- Requirement:
Could you copy every record below exactly, leaving out the pictures?

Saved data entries
________
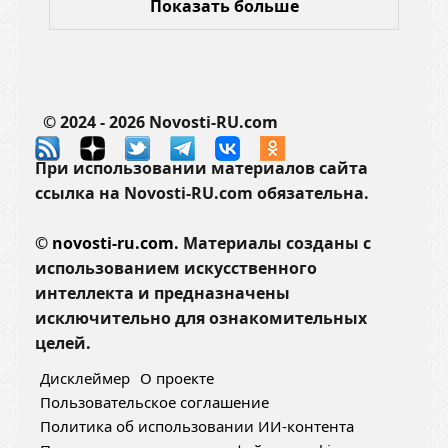
Показать больше
© 2024 - 2026 Novosti-RU.com
При использовании материалов сайта
ссылка на Novosti-RU.com обязательна.
©
novosti-ru.com.
Материалы созданы с
использованием искусственного
интеллекта и предназначены
исключительно для ознакомительных
целей.
Дисклеймер
О проекте
Пользовательское соглашение
Политика об использовании ИИ-контента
________
- Expected answer:
Показать больше
© 2024 - 2026 Novosti-RU.com
При использовании материалов сайта
ссылка на Novosti-RU.com обязательна.
©
novosti-ru.com.
Материалы созданы с
использованием искусственного
интеллекта и предназначены
исключительно для ознакомительных
целей.
Дисклеймер
О проекте
Пользовательское соглашение
Политика об использовании ИИ-контента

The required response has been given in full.